If your deployment servers aren't physically secure — and if the captured images of the reference computers you've built aren't stored securely — your IT infrastructure isn't secure. While MDT 2010 lets you create, test, build and produce deployment shares on a single machine, it's best if you keep your test-bed network (which should mirror your production network), your build lab (where you configure, deploy and capture your reference images) and your production network (where your users live and breathe) all isolated from each other.
The account used by client computers to connect to your deployment shares doesn't need to be an admin account; it can be an ordinary user account. Similarly, the account used to join client computers to the domain doesn’t need to be an admin account, provided you delegate to that account the ability to create computer objects in Active Directory. Generally speaking, using admin accounts for deployment is risky because if the account is compromised, your entire IT infrastructure is effectively compromised.
For example, during refresh deployments (but not bare-metal deployments) MDT transmits credentials over the network in plaintext form. A sophisticated user running a sniffing program could grab the password and wreak havoc if the build account is admin-level. So always use ordinary Domain User accounts and complex passwords for your deployments, and use a separate account for accessing deployment shares and joining the domain. For even greater peace of mind, disable these accounts when deployment is not being performed.

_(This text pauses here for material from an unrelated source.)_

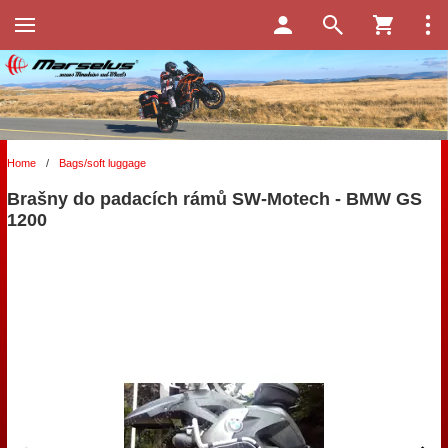
Home
/
Bags/soft luggage
Brašny do padacích rámů SW-Motech - BMW GS
1200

If you're extra paranoid about security (and who isn't nowadays?), you can use MDT to deploy client computers into a workgroup instead of your Active Directory domain. You can join the computers to the domain afterwards.
A little time spent preparing saves lots of time spent troubleshooting. That’s one reason you should test your deployments thoroughly in a lab environment before deploying to your production network. Another reason is that a failed deployment can leave sensitive information on the computer, such as the name of the user account used to connect to the deployment share. While this information would be difficult to find and interpret for most users, a sophisticated user wouldn't have any problem ferreting it out. Ideally, your production deployment should work 100 percent, partly so you don't have to walk around later fixing things, and partly so you can sleep better at night.

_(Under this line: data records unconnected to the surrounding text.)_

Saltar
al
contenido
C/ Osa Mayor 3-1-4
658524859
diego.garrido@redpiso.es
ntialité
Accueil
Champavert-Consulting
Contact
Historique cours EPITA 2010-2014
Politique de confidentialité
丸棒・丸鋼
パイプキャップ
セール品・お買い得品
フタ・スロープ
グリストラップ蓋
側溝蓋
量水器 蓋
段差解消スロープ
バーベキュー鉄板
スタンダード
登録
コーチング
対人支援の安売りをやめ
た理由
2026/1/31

Bootstrap.ini is a plaintext file that contains the user name of the account used to connect to the deployment share (see Figure 1). The file may also contain the password for this account. If you start the deployment process manually on client computers by inserting Lite Touch boot media (whether CD, DVD or USB flash drive), this media contains Bootstrap.ini and the information stored in the file. You need to ensure that only trusted people handle such media. Even better: Why not use Windows Deployment Services, a server role in Windows Server 2008 R2, to eliminate the need for such boot media entirely? When using Windows Deployment Services, all you need is someone to turn on the client computers, which will PXE-boot from the network and start the install automatically. Or, you can automate your whole deployment process using Microsoft System Center Configuration Manager.